Most would say that the EMR deployment comes first, while a Bring Your Own Device (BYOD) policy finishes a distant second, if not lower. But when you consider that eight out of every 10 clinicians now carries a smartphone – and more than half also possess a tablet or other mobile device – there's room for concern.
"Yes, the majority have at least adopted a policy," says Adam Turinas, president and CEO of Navio Health. "But most of that's about the IT folks trying to get their arms around this. The CIOs are only now shifting their focus."
Navio Health, based in Greenwich, Conn., rolled out its first product, the Practice Unite app, this past June. The app seeks to consolidate the many lines of communication in a hospital or healthcare campus onto one mobile platform. With early adopters like Jersey City Medical Center singing its praises, the company is looking to push this solution out to healthcare providers seeking to solve the BYOD problem.

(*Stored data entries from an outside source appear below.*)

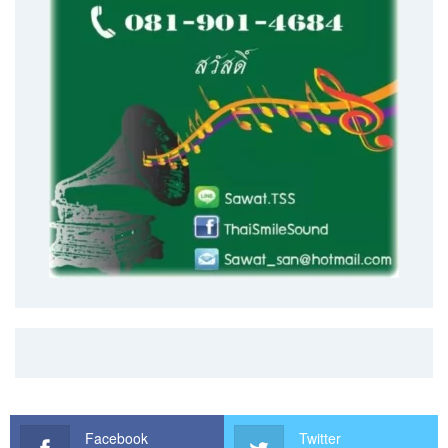
Facebook
Twitter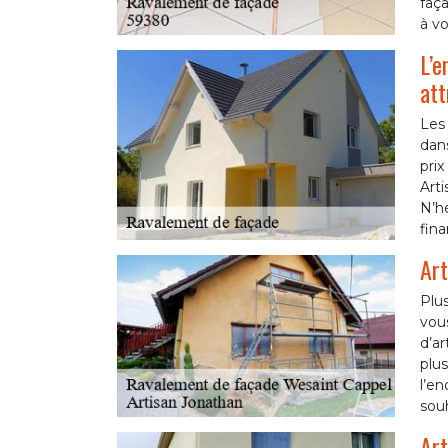
faça
à vo
L’e
att
Les
dans
pri
Arti
N’hé
fina
Art
Plu
vous
d’ar
plus
l’en
souh
Art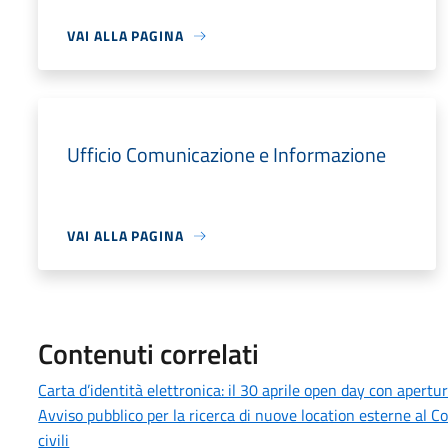
VAI ALLA PAGINA
Ufficio Comunicazione e Informazione
VAI ALLA PAGINA
Contenuti correlati
Carta d’identità elettronica: il 30 aprile open day con apertu
Avviso pubblico per la ricerca di nuove location esterne al 
civili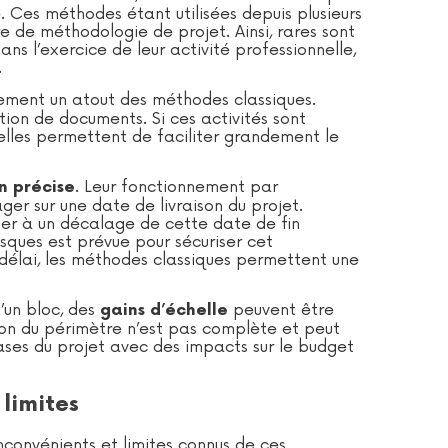
. Ces méthodes étant utilisées depuis plusieurs
e de méthodologie de projet. Ainsi, rares sont
ns l’exercice de leur activité professionnelle,
.
ement un atout des méthodes classiques.
on de documents. Si ces activités sont
elles permettent de faciliter grandement le
. Leur fonctionnement par
n précise
r sur une date de livraison du projet.
r à un décalage de cette date de fin
risques est prévue pour sécuriser cet
 délai, les méthodes classiques permettent une
’un bloc, des
peuvent être
gains d’échelle
tion du périmètre n’est pas complète et peut
ases du projet avec des impacts sur le budget
limites
nconvénients et limites connus de ces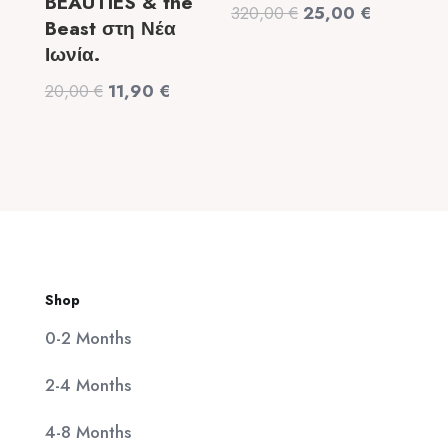
BEAUTIES & the
Original
Η
320,00
€
25,00
€
Beast στη Νέα
price
τρέχουσα
Ιωνία.
was:
τιμή
Original
Η
20,00
€
11,90
€
320,00 €.
είναι:
price
τρέχουσα
25,00 €.
was:
τιμή
20,00 €.
είναι:
11,90 €.
Shop
0-2 Months
2-4 Months
4-8 Months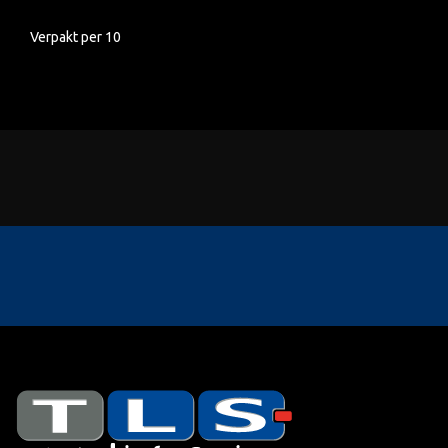
Verpakt per 10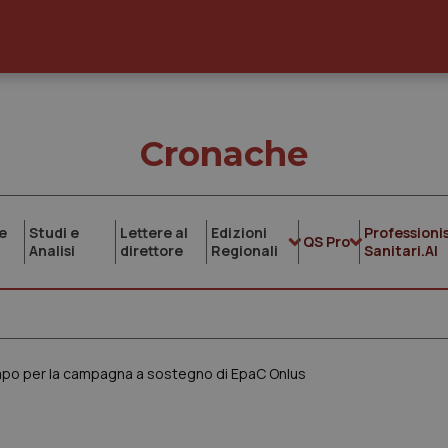
Cronache
e
Studi e
Lettere al
Edizioni
Professionis
QS Pro
Analisi
direttore
Regionali
Sanitari.AI
campo per la campagna a sostegno di EpaC Onlus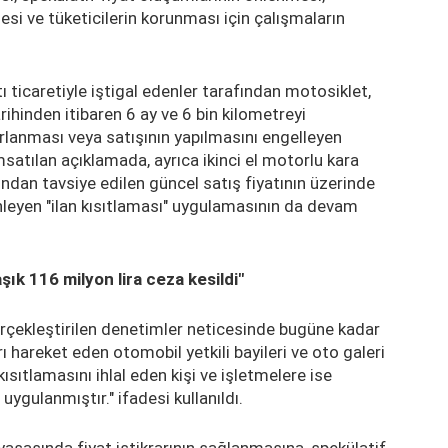
si ve tüketicilerin korunması için çalışmaların
ı ticaretiyle iştigal edenler tarafından motosiklet,
arihinden itibaren 6 ay ve 6 bin kilometreyi
lanması veya satışının yapılmasını engelleyen
atılan açıklamada, ayrıca ikinci el motorlu kara
fından tavsiye edilen güncel satış fiyatının üzerinde
önleyen "ilan kısıtlaması" uygulamasının da devam
aşık 116 milyon lira ceza kesildi"
rçekleştirilen denetimler neticesinde bugüne kadar
 hareket eden otomobil yetkili bayileri ve oto galeri
kısıtlamasını ihlal eden kişi ve işletmelere ise
uygulanmıştır." ifadesi kullanıldı.
sasında fiyat istikrarının sağlanmasına, spekülatif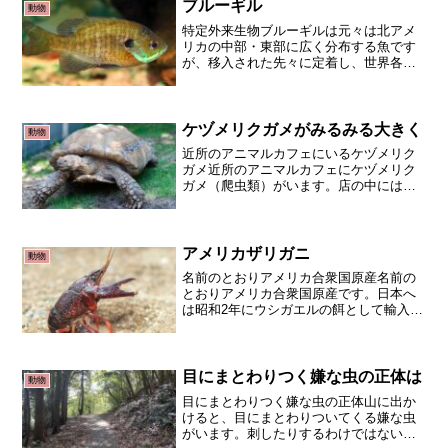
ブルーギル
動物
特定外来生物ブルーギルは元々は北アメ
リカの中部・東部に広く分布する魚です
が、移入された先々に定着し、世界各地
に分布しています。1960年に日本に持ち
込まれ、現在では全国に分布していま
す。小動物から水草まで食性は幅広く、
汚染などにも適応力があ...
ケヅメリクガメがみるみる大きく
動物
近所のアニマルカフェにいるケヅメリク
ガメ近所のアニマルカフェにケヅメリク
ガメ（爬虫類）がいます。店の中には入
らず、外から眺めているのですが。いつ
も元気よく店の中を歩き回っています。
ケヅメリクガメはアフリカ出身ケヅメリ
クガメはアフリカ原産でサ...
アメリカザリガニ
動物
名前のとおりアメリカ合衆国原産名前の
とおりアメリカ合衆国原産です。日本へ
は昭和2年にウシガエルの餌として輸入さ
れましたが、今では北海道から沖縄ま
で、全国各地に分布しています。日本固
有のニホンザリガニは関東より北側にし
か分布していないので、関...
目にまとわりつく嫌な虫の正体は
動物
目にまとわりつく嫌な虫の正体山に出か
けると、目にまとわりついてくる嫌な虫
がいます。刺したりするわけではないけ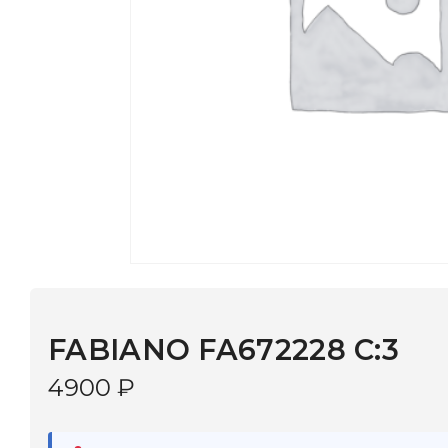
FABIANO FA672228 C:3
4900
₽
В наличии
в 9 салонах Иркутска и Шелехова |
Дост
МОНОКЛЬ САЙТ
3–5 дней |
Промокод
— скидка 10%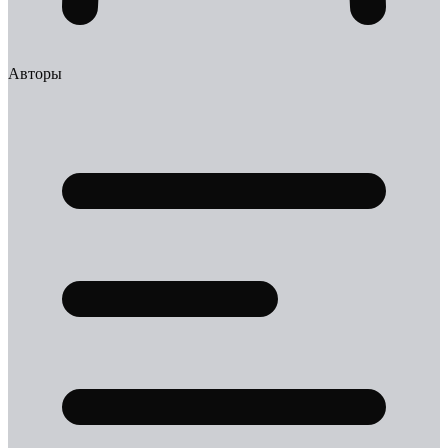
Авторы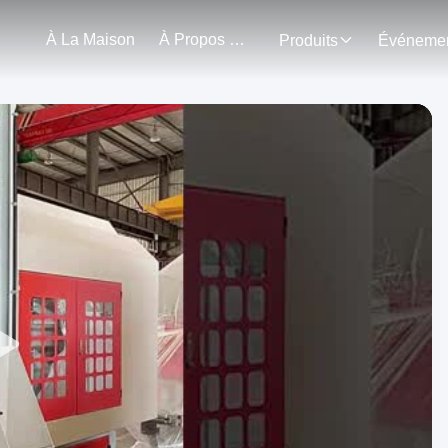
À La Maison
À Propos De Nous
Produits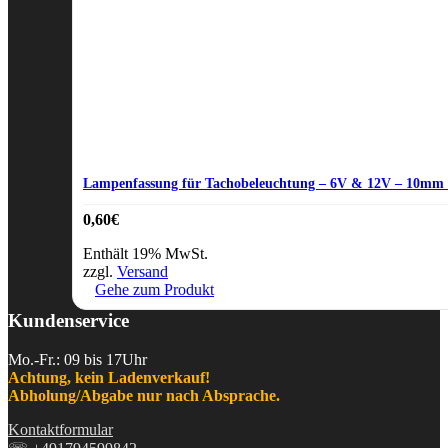
Lampenfassung für Tachobeleuchtung – 6V & 12V – 10mm 
0,60
€
Enthält 19% MwSt.
zzgl.
Versand
Gehe zum Produkt
Kundenservice
Mo.-Fr.: 09 bis 17Uhr
Achtung, kein Ladenverkauf!
Abholung/Abgabe nur nach Absprache.
Kontaktformular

"Taking a careful, methodical approach makes understandably perfect sense … but how many CIOs are actually doing that?"
According to Turinas and Stuart Hochron, Navio Health's practice director chief medical officer, providers should be following a three-step rule in establishing a BYOD policy or making sure the one they have is sustainable.

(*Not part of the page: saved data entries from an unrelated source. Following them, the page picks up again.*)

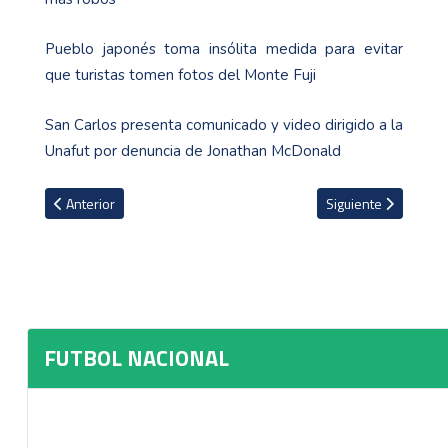
Pueblo japonés toma insólita medida para evitar
que turistas tomen fotos del Monte Fuji
San Carlos presenta comunicado y video dirigido a la
Unafut por denuncia de Jonathan McDonald
Artículo anterior: Alajuelense solicita la suspensión del juego ant
Artículo siguiente: 
Anterior
Siguiente
FUTBOL NACIONAL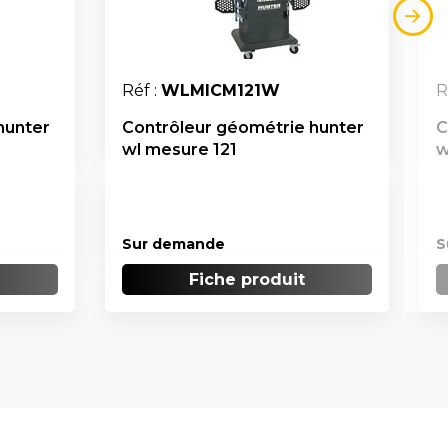
Réf :
WLMICM121W
R
hunter
Contrôleur géométrie hunter
C
wl mesure 121
w
Sur demande
S
Fiche produit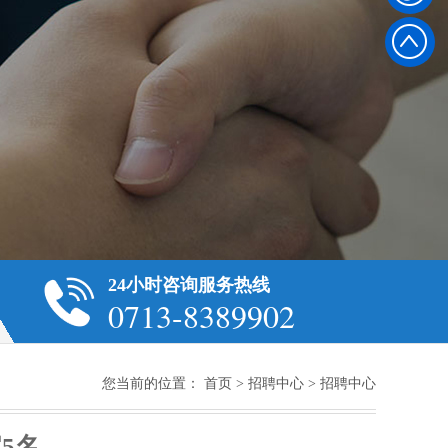
8
3
8
9
9
0
24小时咨询服务热线
0713-8389902
2
您当前的位置：
首页
>
招聘中心
>
招聘中心
5名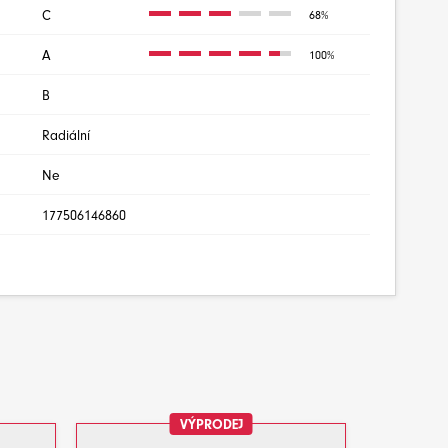
C
68%
A
100%
B
Radiální
Ne
177506146860
VÝPRODEJ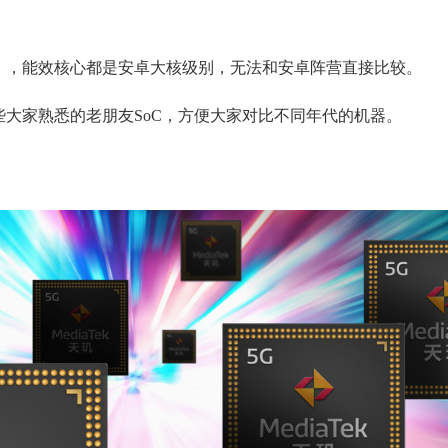
核），能效核心都是安卓大核级别，无法和安卓阵营直接比较。
些大家熟悉的老朋友SoC，方便大家对比不同年代的机器。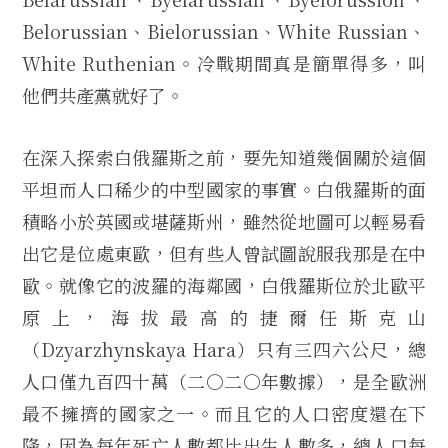
Belorussian、Bielorussian、White Russian、
White Ruthenian。冷戰期間真是簡單得多，叫
他們共產黨就好了。
在深入探索白俄羅斯之前，要先知道幾個關於這個
平坦而人口稀少的中型國家的事實。白俄羅斯的面
積略小於英國或堪薩斯州，雖然從地圖可以輕易看
出它是位處東歐，但有些人曾試圖說服我那是在中
歐。就像它的波羅的海鄰國，白俄羅斯位於北歐平
原上，海拔最高的捷爾任斯克山
（Dzyarzhynskaya Hara）只有三四六公尺，總
人口僅九百四十萬（二○二○年數據），是全歐洲
最不擁擠的國家之一。而且它的人口密度還在下
降，因為每年死亡人數都比出生人數多，總人口每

1. Establish a foundation. "Having a BYOD policy is basic hygiene," says Turinas. "It's something everyone should practice." That begins with a team of stakeholders from across the enterprise – management, physicians, nurses, IT – that develops strategies and looks at different tools and platforms. The team "creates a sense of inclusion among all the departments," says Turinas, "and lets you know there's a place where the ideas are coming from and where they go."
2. Experiment with the options. Many BYOD platforms are focused only on secure messaging and texting, says Turinas. Soon enough they'll be looking at integrating mobile devices with other systems, like EMRs, scheduling platforms, even outpatient services. Both Turinas and Hochron recommend practicing with different solutions to determine what works best in your particular environment, then making sure it's adaptable to all environments. 'Mapping out a workflow is very complicated," says Turinas, "but it's vital. And you have to keep on top of performance metrics. You need proof for the stakeholders."
3. Scale across the network. "Apps are deceptively simple," says Turinas. "There's a mistake that many healthcare institutions can take in thinking they can just throw them out there." In fact, he says, most physicians already have several apps on their smartphone, so "there needs to be a system in place to coordinate."